The package draws heavily from the ivpy package, both in the algorithm and the parameter controls. Why make another package? This package serves as a proof of concept of building a python package using Rust and pyo3. Additionally the goal is for this package to better align with the scikit-learn API, and possibly be used in other Rust based credit score building tools.

Usage

The package has a single user facing class, Discretizer that can be instantiated with the following arguments.

  • min_obs (Optional[float], optional): Minimum number of observations required in a bin. Defaults to 5.
  • max_bins (Optional[int], optional): Maximum number of bins to split the variable into. Defaults to 10.
  • min_iv (Optional[float], optional): Minimum information value required to make a split. Defaults to 0.001.
  • min_pos (Optional[float], optional): Minimum number of records with a value of one that should be present in a split. Defaults to 5.
  • mono (Optional[int], optional): The monotonicity required between the binned variable and the binary performance outcome. A value of -1 will result in negative correlation between the binned x and y variables, while a value of 1 will result in a positive correlation between the binned x variable and the y variable. Specifying a value of 0 will result in binning x, with no monotonicity constraint. If a value of None is specified the monotonicity will be determined the monotonicity of the first split. Defaults to None.

The fit method can be called on data and accepts the following parameters.

  • x (ArrayLike): An arraylike numeric field that will be discretized based on the values of y, and the constraints the Discretizer was initialized with.
  • y (ArrayLike): An arraylike binary field.
  • sample_weight (Optional[ArrayLike], optional): Optional sample weight array to be used when calculating the optimal breaks. Defaults to None.
  • exception_values (Optional[List[float]], optional): Optional list specifying exception values. These values are held out of the binning process, additionally, their respective weight of evidence, and summary information can be found in the exception_values_ attribute once the discretizer has been fit.

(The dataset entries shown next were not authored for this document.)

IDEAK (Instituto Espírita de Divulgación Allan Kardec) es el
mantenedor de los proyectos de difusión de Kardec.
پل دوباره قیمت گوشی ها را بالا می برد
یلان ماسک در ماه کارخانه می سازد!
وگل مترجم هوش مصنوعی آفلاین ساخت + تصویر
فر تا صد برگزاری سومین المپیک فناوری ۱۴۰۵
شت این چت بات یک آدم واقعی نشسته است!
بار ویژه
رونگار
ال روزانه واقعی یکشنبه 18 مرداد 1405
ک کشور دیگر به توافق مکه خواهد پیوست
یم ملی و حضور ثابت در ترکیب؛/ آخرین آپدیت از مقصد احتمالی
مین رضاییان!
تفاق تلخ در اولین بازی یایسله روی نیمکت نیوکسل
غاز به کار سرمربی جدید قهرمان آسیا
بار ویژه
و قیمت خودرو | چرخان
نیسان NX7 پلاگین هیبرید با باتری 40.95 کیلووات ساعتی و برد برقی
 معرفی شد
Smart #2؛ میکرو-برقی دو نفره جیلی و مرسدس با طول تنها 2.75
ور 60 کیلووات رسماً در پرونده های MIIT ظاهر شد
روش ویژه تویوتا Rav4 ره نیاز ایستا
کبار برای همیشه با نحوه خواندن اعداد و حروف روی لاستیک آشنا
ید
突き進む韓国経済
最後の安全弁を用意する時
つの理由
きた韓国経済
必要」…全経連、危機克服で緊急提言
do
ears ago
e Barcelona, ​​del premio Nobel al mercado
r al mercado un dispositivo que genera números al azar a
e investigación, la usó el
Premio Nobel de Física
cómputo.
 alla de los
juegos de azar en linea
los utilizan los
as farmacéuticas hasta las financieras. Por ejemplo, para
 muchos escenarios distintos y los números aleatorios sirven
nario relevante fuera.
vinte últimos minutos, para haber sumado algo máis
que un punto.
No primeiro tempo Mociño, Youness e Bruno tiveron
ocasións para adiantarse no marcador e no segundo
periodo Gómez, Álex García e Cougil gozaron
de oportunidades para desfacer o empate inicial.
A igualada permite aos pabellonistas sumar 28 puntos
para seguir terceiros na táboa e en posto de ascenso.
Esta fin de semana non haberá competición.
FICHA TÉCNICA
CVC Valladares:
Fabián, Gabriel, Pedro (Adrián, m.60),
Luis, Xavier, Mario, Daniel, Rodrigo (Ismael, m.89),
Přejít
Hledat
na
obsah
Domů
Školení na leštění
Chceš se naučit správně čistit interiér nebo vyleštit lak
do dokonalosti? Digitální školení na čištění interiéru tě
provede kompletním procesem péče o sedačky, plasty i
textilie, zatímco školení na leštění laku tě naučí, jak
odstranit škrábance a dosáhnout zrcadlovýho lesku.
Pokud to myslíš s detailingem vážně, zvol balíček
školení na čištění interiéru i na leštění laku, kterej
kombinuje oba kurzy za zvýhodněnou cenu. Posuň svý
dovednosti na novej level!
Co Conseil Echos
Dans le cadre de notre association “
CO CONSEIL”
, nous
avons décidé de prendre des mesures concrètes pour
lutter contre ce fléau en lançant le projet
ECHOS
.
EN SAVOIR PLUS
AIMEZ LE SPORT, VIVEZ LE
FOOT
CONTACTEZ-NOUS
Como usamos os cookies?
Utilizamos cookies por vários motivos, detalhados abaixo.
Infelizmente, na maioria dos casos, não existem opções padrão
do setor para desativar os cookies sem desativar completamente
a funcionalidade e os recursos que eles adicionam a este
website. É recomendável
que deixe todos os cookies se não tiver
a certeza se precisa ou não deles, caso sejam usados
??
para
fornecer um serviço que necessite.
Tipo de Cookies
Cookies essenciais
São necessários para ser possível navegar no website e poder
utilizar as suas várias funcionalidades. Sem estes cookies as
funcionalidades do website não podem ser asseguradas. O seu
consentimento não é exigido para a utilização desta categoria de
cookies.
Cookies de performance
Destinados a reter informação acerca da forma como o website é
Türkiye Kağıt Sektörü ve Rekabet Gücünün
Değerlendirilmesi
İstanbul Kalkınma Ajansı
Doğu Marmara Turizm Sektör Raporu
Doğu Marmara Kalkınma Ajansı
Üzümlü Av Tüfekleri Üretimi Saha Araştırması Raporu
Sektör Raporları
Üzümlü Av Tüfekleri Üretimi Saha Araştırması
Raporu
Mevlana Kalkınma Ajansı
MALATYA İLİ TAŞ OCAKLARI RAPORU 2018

A np.nan value may be present in the list of possible exception values. If there are np.nan values present in the x variable, and np.nan is not listed as a possible exception value, an error will be raised. Additionally, an error will be raised if np.nan is found to be in y or the sample_weight arrays.

This method will fit the decision tree and find the optimal split values for the feature given the constraints. After being fit the discretizer will have a splits_ attribute with the optimal split values.

import seaborn as sns

df = sns.load_dataset("titanic")

from discrust import Discretizer

ds = Discretizer(min_obs=5, max_bins=10, min_iv=0.001, min_pos=1.0, mono=None)
ds.fit(df["fare"], df["survived"])
ds.splits_
# [-inf, 6.95, 7.125, 7.7292, 10.4625, 15.1, 50.4958, 52.0, 73.5, 79.65, inf]

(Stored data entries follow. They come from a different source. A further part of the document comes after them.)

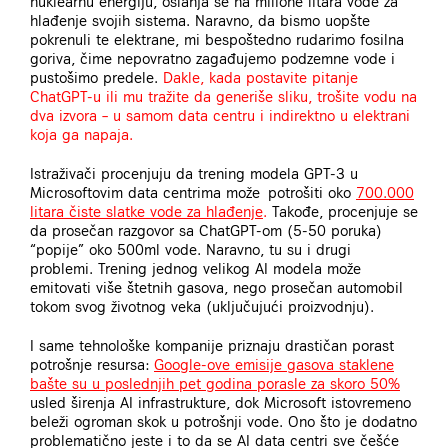
nuklearnu energiju, oslanja se na milione litara vode za
hlađenje svojih sistema. Naravno, da bismo uopšte
pokrenuli te elektrane, mi bespoštedno rudarimo fosilna
goriva, čime nepovratno zagađujemo podzemne vode i
pustošimo predele.
Dakle, kada postavite pitanje
ChatGPT-u ili mu tražite da generiše sliku, trošite vodu na
dva izvora – u samom data centru i indirektno u elektrani
koja ga napaja.
Istraživači procenjuju da trening modela GPT-3 u
Microsoftovim data centrima može potrošiti oko
700.000
litara čiste slatke vode za hlađenje
.
Takođe, procenjuje se
da prosečan razgovor sa ChatGPT-om (5-50 poruka)
“popije” oko 500ml vode. Naravno, tu su i drugi
problemi. Trening jednog velikog AI modela može
emitovati više štetnih gasova, nego prosečan automobil
tokom svog životnog veka (uključujući proizvodnju).
I same tehnološke kompanije priznaju drastičan porast
potrošnje resursa:
Google-ove emisije gasova staklene
bašte su u poslednjih pet godina porasle za skoro 50%
usled širenja AI infrastrukture, dok Microsoft istovremeno
beleži ogroman skok u potrošnji vode. Ono što je dodatno
problematično jeste i to da se AI data centri sve češće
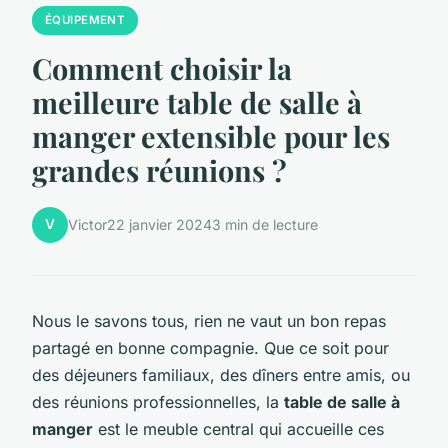
ÉQUIPEMENT
Comment choisir la
meilleure table de salle à
manger extensible pour les
grandes réunions ?
V
Victor
22 janvier 2024
3 min de lecture
Nous le savons tous, rien ne vaut un bon repas
partagé en bonne compagnie. Que ce soit pour
des déjeuners familiaux, des dîners entre amis, ou
des réunions professionnelles, la
table de salle à
manger
est le meuble central qui accueille ces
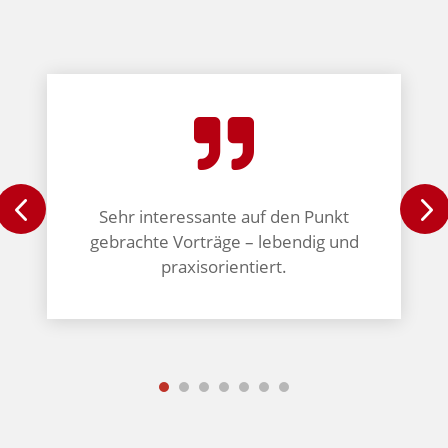

Sehr interessante auf den Punkt
gebrachte Vorträge – lebendig und
praxisorientiert.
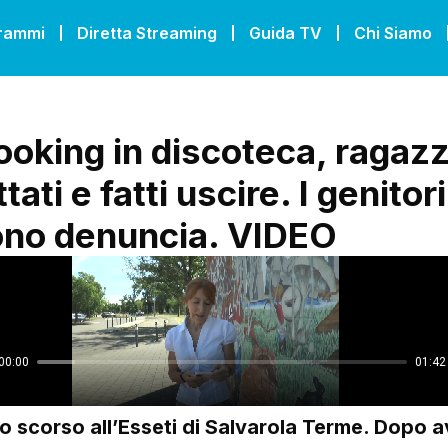
grammi
Diretta Streaming
Guida TV
Chi Siamo
oking in discoteca, ragazz
tati e fatti uscire. I genitori
no denuncia. VIDEO
to scorso all’Esseti di Salvarola Terme. Dopo a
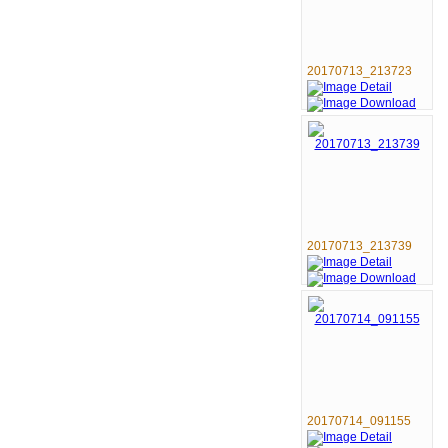
20170713_213723
20170713_213739
20170714_091155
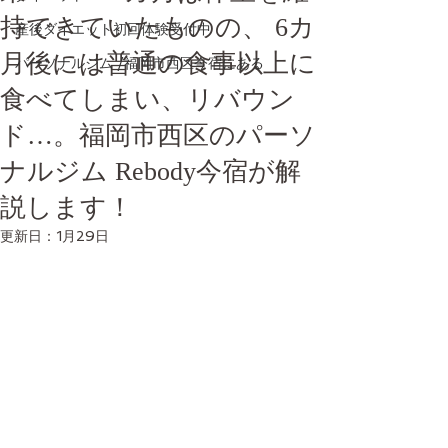
持できていたものの、 6カ
産後ダイエット初回体験受付中
月後には普通の食事以上に
パーソナルジム /福岡市西区今宿にある
食べてしまい、リバウン
ド…。福岡市西区のパーソ
ナルジム Rebody今宿が解
説します！
更新日：
1月29日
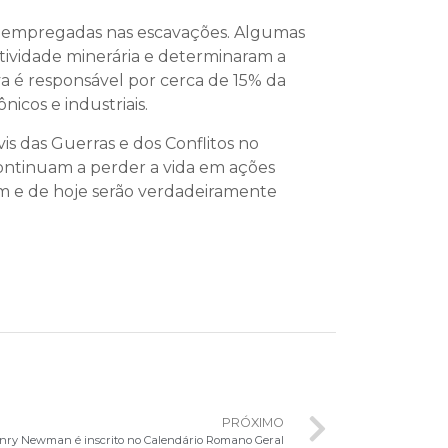
as empregadas nas escavações. Algumas
tividade minerária e determinaram a
ya é responsável por cerca de 15% da
icos e industriais.
vis das Guerras e dos Conflitos no
continuam a perder a vida em ações
em e de hoje serão verdadeiramente
PRÓXIMO
nry Newman é inscrito no Calendário Romano Geral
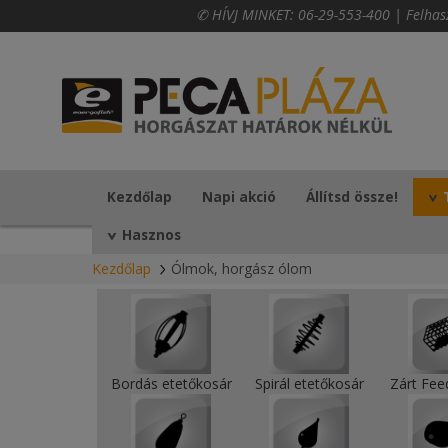
✆ HÍVJ MINKET:
06-29-553-400
|
Felhas
Kezdőlap
Napi akció
Állítsd össze!
Hasznos
Kezdőlap
Ólmok, horgász ólom
Bordás etetőkosár
Spirál etetőkosár
Zárt Fee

Here we show what the results are if exception values are also specified. These exception values will be held out when calculating the bins.

ds = Discretizer(min_obs=5, max_bins=10, min_iv=0.001, min_pos=1.0, mono=None)
ds.fit(df["age"], df["survived"], exception_values=[np.nan, 1.0])
ds.exception_values_
# {'vals_': [nan, 1.0],
#  'totals_ct_': [177.0, 7.0],
#  'iv_': [0.03054206173541801, 0.015253257689460616],
#  'ones_ct_': [52.0, 5.0],
#  'woe_': [-0.40378231427394834, 1.3895784363210804],
#  'zero_ct_': [125.0, 2.0]}

The exception_values_ dictionary has the following keys.

  • vals_: The exception values passed to the Discretizer.
  • totals_ct_: The total number of each respective exception value present in the x variable used for fitting.
  • ones_ct_: Total count of the positive class for each exception value.
  • zero_ct_: Total count of zeros for each respective value.
  • woe_: The weight of evidence for each respective exception value.
  • iv_: The information value for each respective exception value.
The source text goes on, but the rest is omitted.